• What you will do: Copy out each line containing "puestos" from the entries below.

Stored data entries
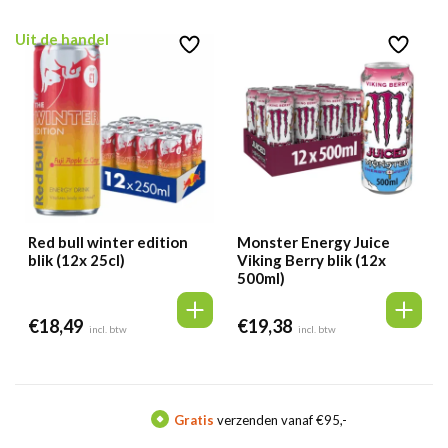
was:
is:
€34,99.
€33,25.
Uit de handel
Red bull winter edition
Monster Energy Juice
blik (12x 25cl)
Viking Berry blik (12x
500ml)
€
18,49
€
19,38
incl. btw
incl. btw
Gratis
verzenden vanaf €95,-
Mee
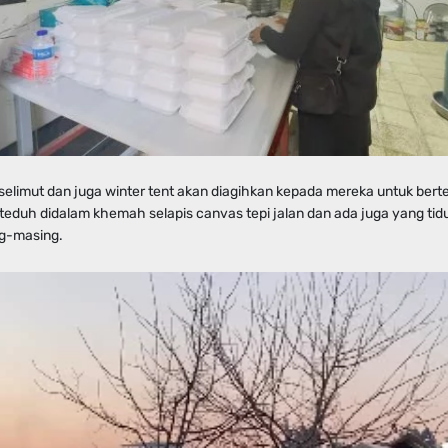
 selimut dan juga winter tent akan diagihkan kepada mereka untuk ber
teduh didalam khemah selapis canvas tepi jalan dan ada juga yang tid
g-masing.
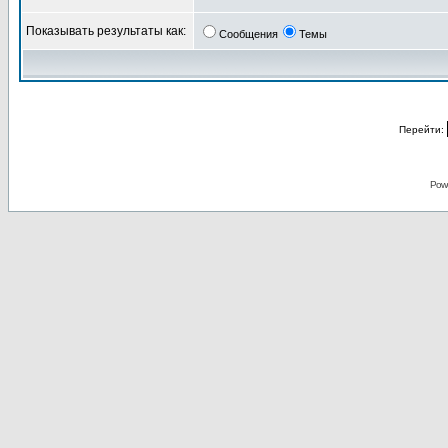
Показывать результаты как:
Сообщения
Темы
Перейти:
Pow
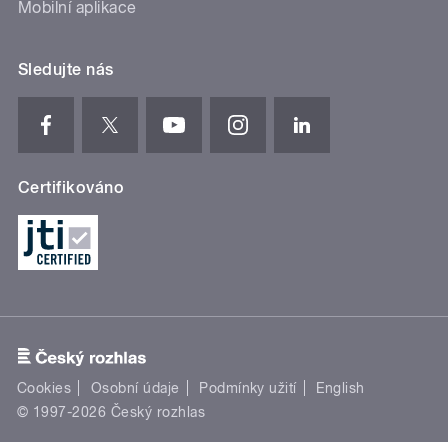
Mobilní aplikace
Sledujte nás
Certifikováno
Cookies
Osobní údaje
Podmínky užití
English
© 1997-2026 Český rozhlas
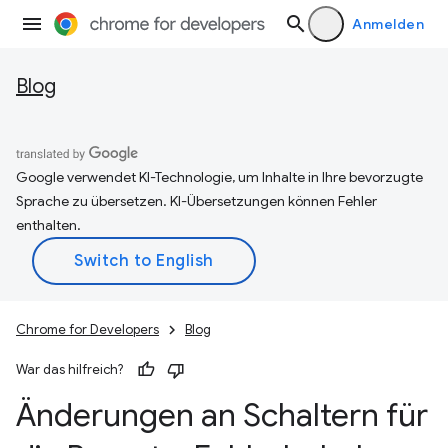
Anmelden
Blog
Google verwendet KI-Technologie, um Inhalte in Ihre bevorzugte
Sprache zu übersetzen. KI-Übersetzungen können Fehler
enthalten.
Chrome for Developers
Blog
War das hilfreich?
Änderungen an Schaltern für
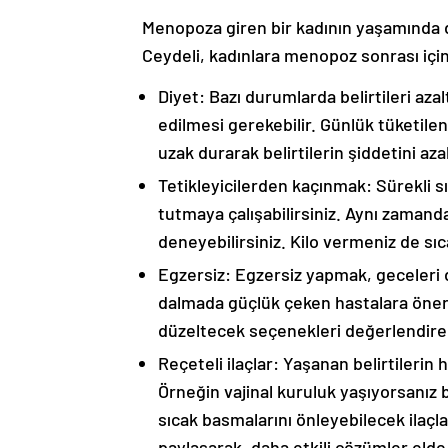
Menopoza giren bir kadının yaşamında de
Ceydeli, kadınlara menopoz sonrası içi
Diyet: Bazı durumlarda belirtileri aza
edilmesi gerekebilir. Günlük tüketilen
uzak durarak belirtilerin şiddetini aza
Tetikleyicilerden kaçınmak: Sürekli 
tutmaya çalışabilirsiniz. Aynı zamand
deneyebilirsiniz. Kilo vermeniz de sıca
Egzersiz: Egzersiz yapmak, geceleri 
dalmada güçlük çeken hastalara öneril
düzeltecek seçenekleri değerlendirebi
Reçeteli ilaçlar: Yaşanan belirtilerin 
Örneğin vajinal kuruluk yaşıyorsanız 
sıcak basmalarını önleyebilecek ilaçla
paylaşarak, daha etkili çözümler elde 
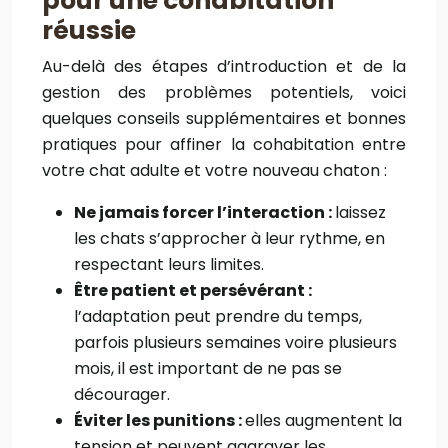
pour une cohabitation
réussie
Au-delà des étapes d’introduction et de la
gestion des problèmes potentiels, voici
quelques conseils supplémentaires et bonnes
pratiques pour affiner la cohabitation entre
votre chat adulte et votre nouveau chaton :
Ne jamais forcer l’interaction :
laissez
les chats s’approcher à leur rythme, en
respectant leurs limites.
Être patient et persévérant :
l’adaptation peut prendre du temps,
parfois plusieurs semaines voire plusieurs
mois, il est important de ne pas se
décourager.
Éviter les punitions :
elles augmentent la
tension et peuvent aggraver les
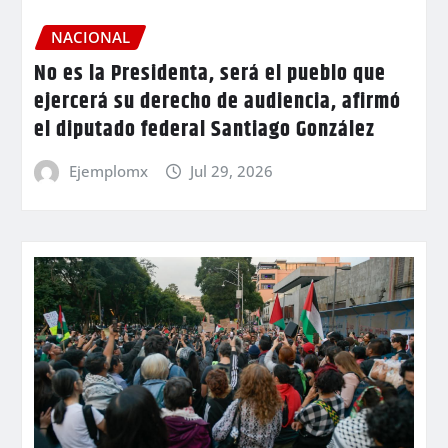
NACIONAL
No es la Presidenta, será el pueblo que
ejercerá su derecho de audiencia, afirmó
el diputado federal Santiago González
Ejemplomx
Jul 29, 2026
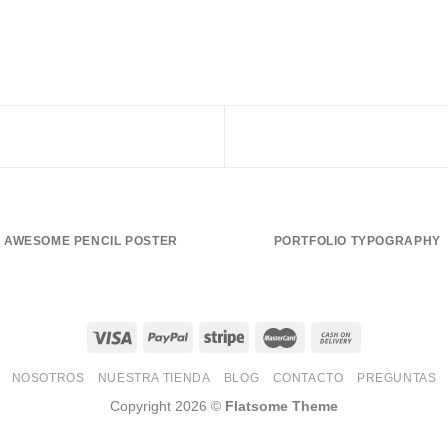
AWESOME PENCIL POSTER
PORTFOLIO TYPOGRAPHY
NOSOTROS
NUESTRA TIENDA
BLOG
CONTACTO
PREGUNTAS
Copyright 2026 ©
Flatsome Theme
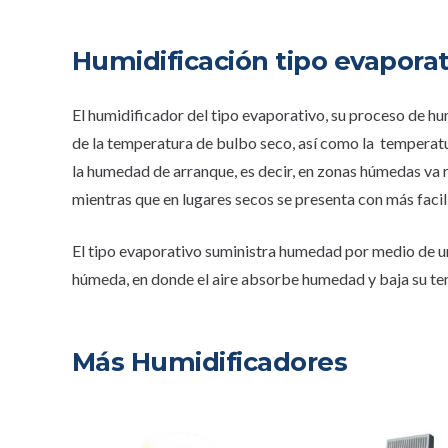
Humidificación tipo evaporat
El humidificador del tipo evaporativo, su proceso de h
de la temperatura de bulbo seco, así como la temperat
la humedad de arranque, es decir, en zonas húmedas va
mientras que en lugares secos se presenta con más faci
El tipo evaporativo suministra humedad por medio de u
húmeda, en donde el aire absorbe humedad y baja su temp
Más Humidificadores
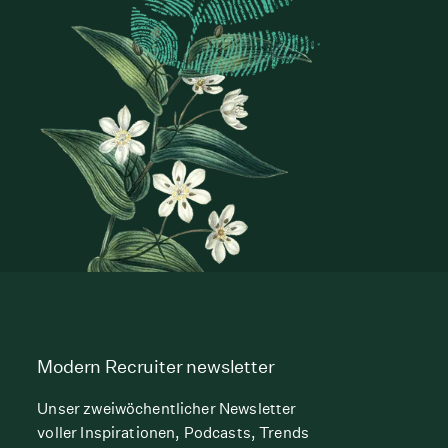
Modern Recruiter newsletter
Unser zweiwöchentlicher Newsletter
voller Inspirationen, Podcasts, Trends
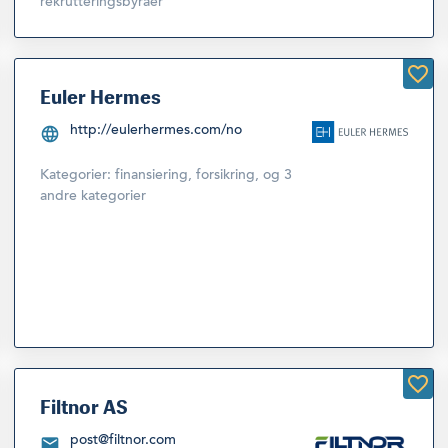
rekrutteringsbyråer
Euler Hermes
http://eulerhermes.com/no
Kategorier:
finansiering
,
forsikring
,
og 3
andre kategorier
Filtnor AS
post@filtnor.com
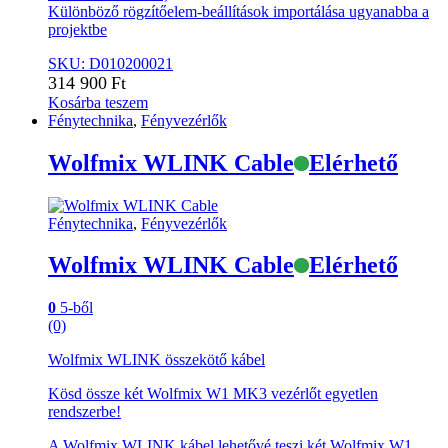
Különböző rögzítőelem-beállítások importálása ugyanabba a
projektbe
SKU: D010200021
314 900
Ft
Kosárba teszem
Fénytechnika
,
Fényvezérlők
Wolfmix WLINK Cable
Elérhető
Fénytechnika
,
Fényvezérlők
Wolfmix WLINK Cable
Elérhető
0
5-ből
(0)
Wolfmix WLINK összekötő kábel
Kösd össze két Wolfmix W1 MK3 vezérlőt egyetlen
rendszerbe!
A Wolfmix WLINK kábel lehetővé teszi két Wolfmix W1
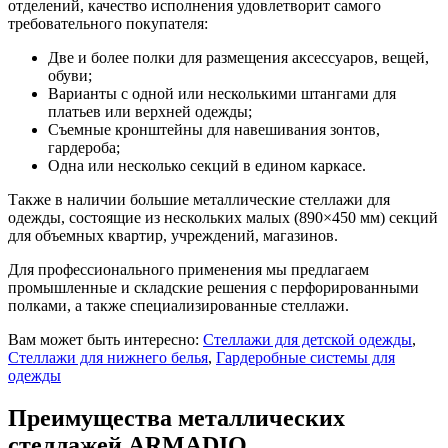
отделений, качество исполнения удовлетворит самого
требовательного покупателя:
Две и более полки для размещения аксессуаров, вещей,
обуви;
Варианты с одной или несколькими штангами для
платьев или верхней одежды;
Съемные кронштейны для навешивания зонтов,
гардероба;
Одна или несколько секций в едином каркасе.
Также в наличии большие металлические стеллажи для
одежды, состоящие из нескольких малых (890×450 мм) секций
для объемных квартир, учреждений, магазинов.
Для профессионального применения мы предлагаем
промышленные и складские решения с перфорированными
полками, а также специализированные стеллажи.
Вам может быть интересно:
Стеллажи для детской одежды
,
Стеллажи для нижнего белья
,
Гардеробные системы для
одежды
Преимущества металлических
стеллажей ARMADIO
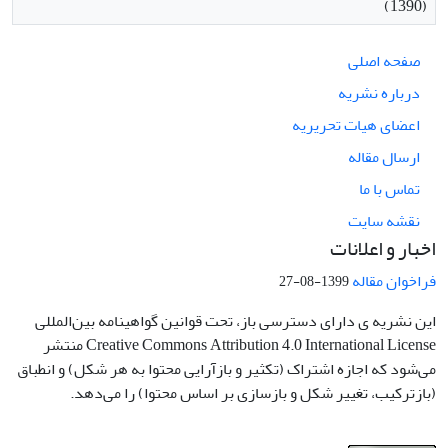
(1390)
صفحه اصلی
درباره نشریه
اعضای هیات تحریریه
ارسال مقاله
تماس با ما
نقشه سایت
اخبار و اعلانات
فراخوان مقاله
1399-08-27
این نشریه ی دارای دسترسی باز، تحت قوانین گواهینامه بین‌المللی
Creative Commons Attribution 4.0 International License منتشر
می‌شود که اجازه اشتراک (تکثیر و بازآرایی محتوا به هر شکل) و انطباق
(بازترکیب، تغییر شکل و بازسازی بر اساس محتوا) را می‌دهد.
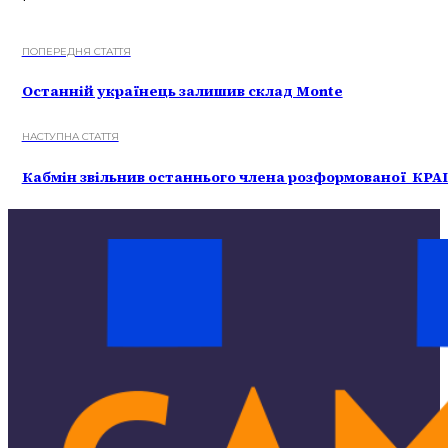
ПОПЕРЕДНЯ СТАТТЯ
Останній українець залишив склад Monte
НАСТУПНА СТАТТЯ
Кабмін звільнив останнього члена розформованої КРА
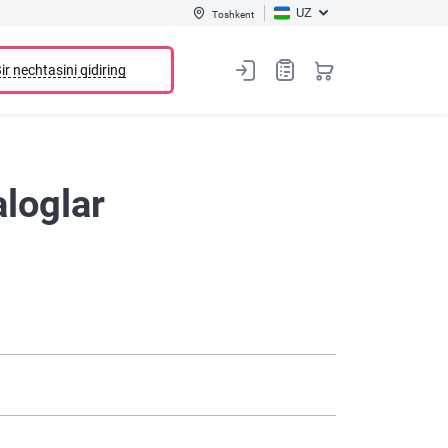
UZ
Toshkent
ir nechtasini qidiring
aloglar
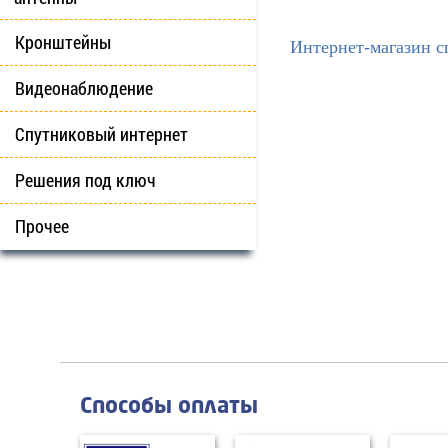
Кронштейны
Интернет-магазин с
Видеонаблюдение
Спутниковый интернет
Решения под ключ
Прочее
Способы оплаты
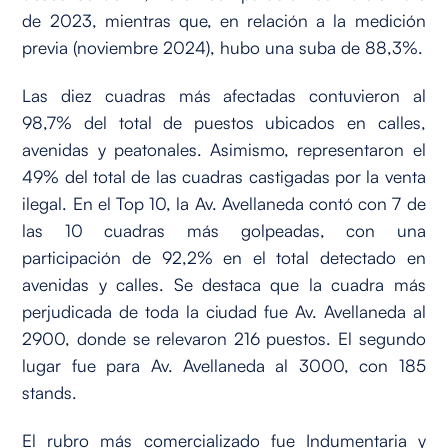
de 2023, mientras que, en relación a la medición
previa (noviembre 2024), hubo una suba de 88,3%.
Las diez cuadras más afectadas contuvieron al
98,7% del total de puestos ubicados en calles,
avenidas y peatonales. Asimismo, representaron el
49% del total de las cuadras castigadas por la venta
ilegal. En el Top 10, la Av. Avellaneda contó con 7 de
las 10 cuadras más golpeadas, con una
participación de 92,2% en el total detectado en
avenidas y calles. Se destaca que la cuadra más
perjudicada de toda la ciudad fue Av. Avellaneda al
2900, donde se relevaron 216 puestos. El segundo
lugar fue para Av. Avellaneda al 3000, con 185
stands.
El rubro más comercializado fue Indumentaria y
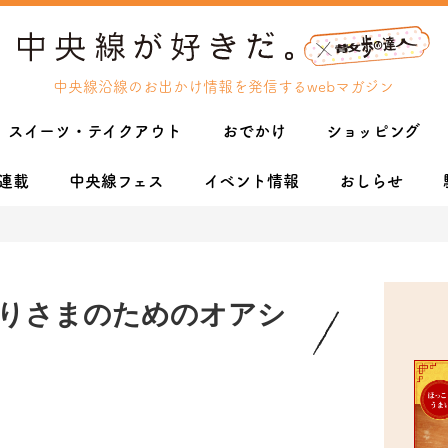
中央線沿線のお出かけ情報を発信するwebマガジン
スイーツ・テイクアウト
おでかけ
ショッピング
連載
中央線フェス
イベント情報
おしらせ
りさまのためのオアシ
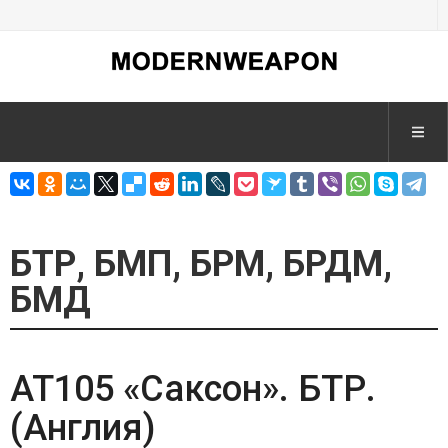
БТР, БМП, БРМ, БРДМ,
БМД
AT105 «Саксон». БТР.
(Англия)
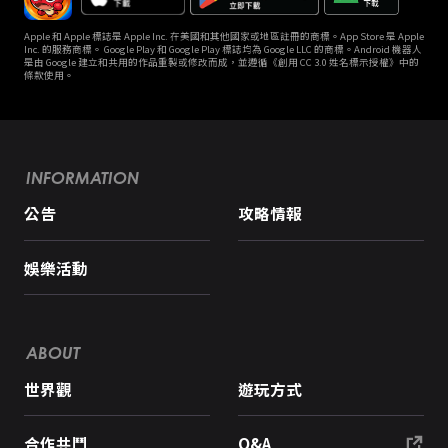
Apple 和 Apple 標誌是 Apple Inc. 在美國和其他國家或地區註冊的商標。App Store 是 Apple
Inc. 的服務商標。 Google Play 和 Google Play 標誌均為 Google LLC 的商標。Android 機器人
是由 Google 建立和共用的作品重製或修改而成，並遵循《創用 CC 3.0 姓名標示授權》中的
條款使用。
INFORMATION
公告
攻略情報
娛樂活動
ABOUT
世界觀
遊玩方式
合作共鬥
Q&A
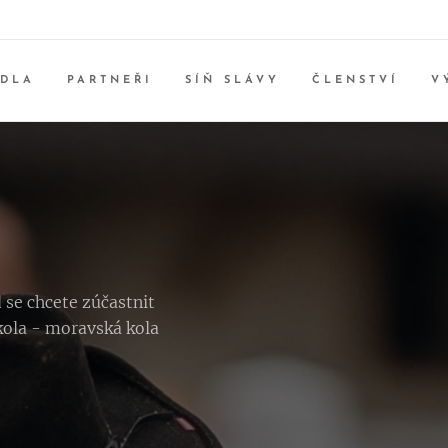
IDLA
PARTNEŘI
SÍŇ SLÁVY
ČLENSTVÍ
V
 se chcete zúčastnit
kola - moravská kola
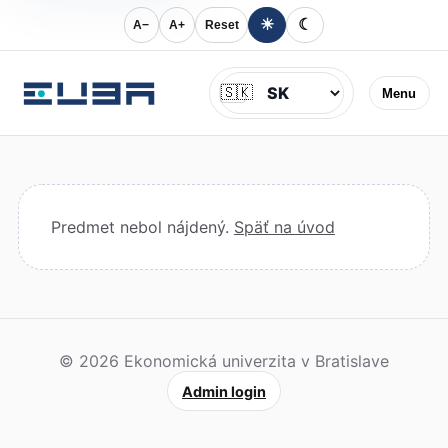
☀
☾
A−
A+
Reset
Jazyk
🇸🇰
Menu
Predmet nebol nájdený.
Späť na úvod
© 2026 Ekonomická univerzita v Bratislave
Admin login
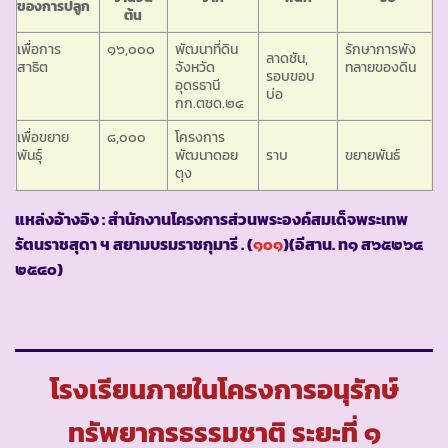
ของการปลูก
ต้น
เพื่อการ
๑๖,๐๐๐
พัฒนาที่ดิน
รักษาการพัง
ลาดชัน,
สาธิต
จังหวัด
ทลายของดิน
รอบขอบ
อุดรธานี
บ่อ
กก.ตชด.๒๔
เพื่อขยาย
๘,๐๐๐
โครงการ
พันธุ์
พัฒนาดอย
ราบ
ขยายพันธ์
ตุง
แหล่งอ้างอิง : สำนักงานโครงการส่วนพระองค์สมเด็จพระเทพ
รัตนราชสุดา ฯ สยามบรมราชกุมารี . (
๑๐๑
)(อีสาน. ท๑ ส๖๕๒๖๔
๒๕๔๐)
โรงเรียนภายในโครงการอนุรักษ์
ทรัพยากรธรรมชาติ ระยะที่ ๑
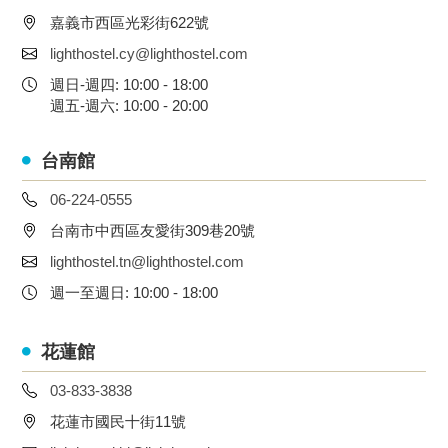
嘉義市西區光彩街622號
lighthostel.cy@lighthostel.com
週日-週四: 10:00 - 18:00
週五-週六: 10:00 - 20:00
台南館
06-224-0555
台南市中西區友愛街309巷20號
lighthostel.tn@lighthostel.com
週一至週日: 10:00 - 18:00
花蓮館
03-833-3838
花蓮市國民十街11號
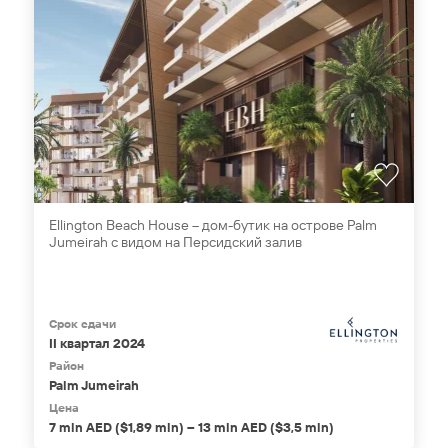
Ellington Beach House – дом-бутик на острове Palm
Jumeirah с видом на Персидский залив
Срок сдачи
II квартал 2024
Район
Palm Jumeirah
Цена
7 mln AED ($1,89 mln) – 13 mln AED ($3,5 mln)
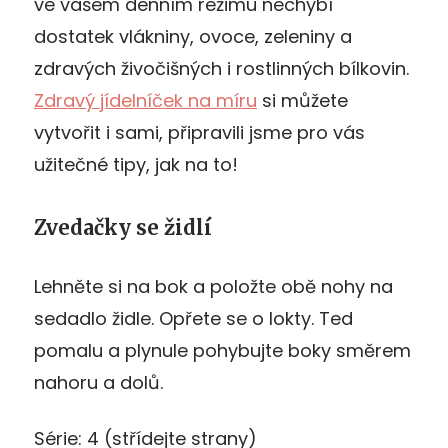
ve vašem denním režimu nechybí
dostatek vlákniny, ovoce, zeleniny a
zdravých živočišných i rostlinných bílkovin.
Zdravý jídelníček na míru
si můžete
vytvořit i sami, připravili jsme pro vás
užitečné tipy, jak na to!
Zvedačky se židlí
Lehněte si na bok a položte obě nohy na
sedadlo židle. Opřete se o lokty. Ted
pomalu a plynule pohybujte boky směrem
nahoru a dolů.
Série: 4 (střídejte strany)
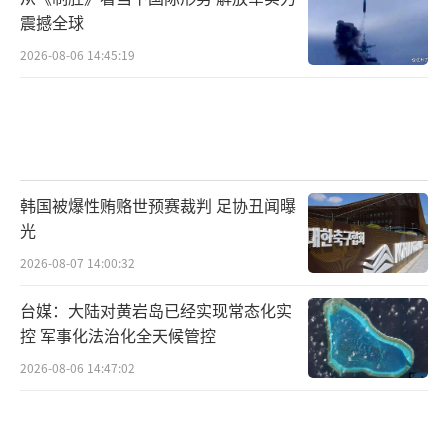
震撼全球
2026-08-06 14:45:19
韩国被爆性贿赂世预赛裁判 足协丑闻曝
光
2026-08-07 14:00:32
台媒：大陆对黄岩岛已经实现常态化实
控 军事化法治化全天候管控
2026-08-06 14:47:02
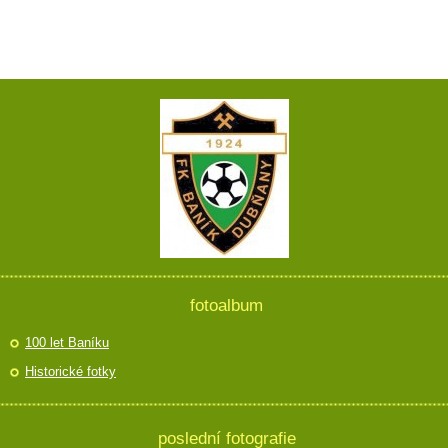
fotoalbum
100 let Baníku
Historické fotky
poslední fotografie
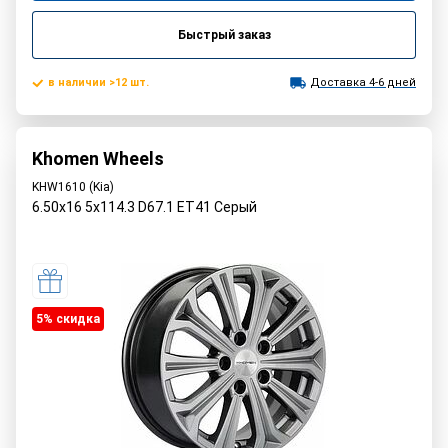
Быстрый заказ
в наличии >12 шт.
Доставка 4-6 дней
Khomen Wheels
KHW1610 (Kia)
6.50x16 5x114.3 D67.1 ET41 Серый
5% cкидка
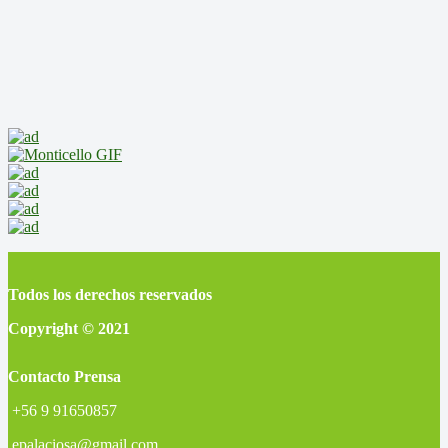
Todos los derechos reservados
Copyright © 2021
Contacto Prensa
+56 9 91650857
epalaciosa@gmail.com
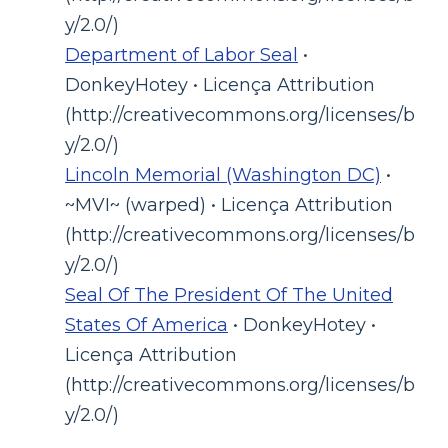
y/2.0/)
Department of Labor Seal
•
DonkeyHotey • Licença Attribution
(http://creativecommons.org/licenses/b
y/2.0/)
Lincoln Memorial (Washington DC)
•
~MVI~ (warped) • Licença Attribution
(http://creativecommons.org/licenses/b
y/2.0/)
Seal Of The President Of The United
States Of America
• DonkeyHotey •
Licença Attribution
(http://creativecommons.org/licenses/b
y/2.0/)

• Answer to this task:
98,7% del total de puestos ubicados en calles,
2900, donde se relevaron 216 puestos. El segundo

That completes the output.